**SUPPLIED RECORDS**
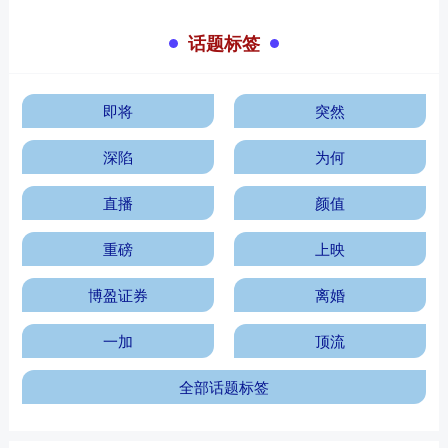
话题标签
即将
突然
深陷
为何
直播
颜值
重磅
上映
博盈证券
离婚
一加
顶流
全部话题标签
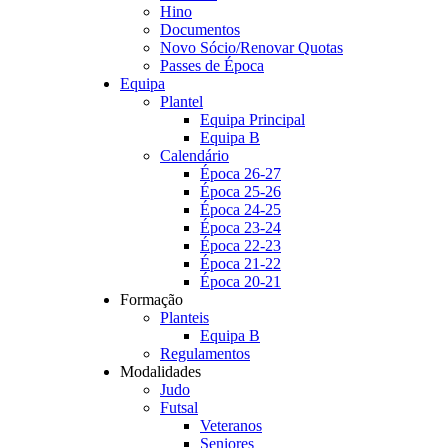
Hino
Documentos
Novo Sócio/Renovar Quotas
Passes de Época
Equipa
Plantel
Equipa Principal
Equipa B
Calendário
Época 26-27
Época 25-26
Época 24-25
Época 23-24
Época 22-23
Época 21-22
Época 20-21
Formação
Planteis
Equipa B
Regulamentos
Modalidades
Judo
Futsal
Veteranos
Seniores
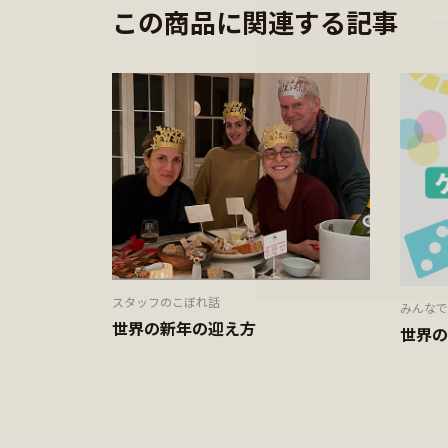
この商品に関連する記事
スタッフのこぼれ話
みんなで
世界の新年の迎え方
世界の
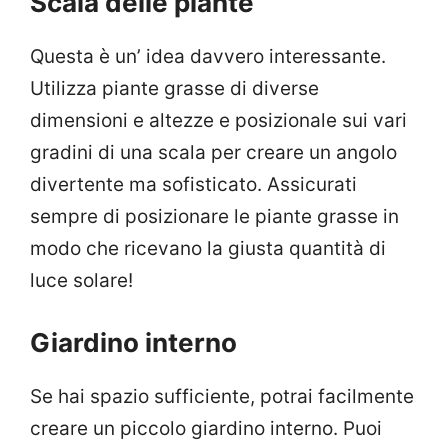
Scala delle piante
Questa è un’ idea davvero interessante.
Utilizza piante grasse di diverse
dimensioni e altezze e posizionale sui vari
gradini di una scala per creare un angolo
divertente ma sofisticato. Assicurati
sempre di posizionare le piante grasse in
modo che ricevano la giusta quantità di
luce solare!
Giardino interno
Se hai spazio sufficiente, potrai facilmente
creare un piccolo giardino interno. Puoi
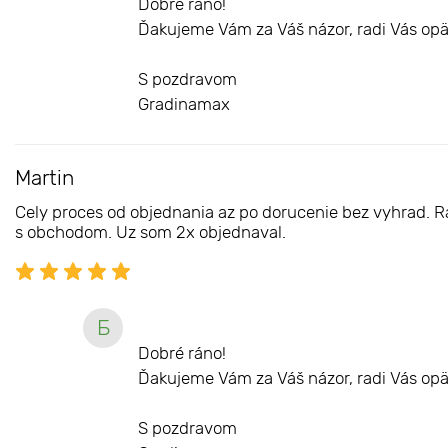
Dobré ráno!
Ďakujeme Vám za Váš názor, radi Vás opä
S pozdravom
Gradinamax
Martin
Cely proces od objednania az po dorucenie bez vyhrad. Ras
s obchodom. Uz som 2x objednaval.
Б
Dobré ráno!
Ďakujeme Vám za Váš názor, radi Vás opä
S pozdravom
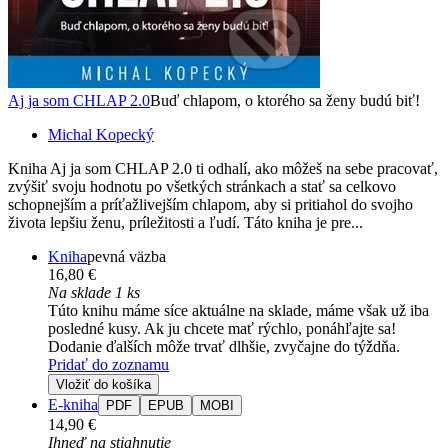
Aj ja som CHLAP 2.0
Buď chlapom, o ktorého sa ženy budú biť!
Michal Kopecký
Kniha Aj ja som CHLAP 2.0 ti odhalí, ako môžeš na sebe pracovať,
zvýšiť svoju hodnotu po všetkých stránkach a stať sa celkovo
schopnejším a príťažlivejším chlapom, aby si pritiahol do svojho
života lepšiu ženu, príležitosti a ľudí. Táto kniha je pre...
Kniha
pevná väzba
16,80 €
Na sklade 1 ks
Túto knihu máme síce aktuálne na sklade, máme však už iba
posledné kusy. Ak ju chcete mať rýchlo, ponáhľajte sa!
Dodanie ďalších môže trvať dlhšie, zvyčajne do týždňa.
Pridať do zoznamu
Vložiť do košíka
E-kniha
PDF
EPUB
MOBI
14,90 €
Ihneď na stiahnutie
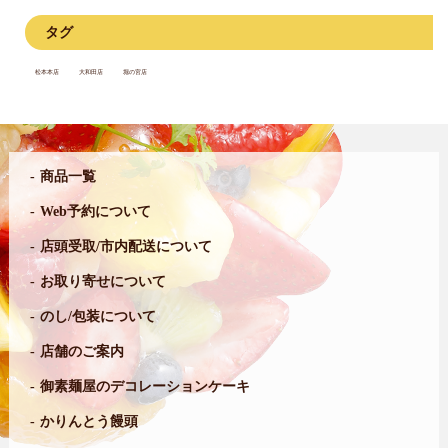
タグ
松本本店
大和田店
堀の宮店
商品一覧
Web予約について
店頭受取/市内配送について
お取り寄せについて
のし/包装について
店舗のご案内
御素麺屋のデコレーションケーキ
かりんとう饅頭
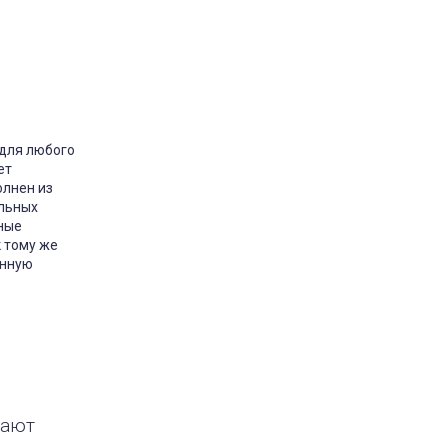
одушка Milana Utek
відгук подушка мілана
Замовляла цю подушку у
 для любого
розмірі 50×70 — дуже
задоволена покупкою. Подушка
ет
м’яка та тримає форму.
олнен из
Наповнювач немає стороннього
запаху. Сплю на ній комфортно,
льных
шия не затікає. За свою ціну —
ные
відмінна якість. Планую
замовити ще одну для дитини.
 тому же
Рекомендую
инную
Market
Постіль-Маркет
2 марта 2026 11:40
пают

**TASK TO COMPLETE**
Every line of the data that includes the word "Equipa" should be copied.

**EXERCISE OUTPUT**
Equipa
Equipa Principal
Equipa B
Equipa B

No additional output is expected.